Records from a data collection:
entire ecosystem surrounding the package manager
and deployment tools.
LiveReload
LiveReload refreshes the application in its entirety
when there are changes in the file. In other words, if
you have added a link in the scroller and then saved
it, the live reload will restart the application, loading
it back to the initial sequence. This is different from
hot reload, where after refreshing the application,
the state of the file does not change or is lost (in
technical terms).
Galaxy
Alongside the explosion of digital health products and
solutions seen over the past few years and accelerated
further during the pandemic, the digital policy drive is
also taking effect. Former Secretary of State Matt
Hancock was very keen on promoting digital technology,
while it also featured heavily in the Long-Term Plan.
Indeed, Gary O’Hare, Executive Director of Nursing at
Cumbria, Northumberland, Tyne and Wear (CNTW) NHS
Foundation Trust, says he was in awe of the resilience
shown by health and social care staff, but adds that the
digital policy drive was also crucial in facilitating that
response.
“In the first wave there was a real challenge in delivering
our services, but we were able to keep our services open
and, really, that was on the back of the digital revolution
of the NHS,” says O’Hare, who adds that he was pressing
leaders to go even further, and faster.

• _Exercise description_:
Your answer should be the lines above, from the line containing "hot reload, where" up to and including the line containing "Cumbria, Northumberland, Tyne", reproduced exactly and with nothing else.

• _Answer space_:
hot reload, where after refreshing the application,
the state of the file does not change or is lost (in
technical terms).
Galaxy
Alongside the explosion of digital health products and
solutions seen over the past few years and accelerated
further during the pandemic, the digital policy drive is
also taking effect. Former Secretary of State Matt
Hancock was very keen on promoting digital technology,
while it also featured heavily in the Long-Term Plan.
Indeed, Gary O’Hare, Executive Director of Nursing at
Cumbria, Northumberland, Tyne and Wear (CNTW) NHS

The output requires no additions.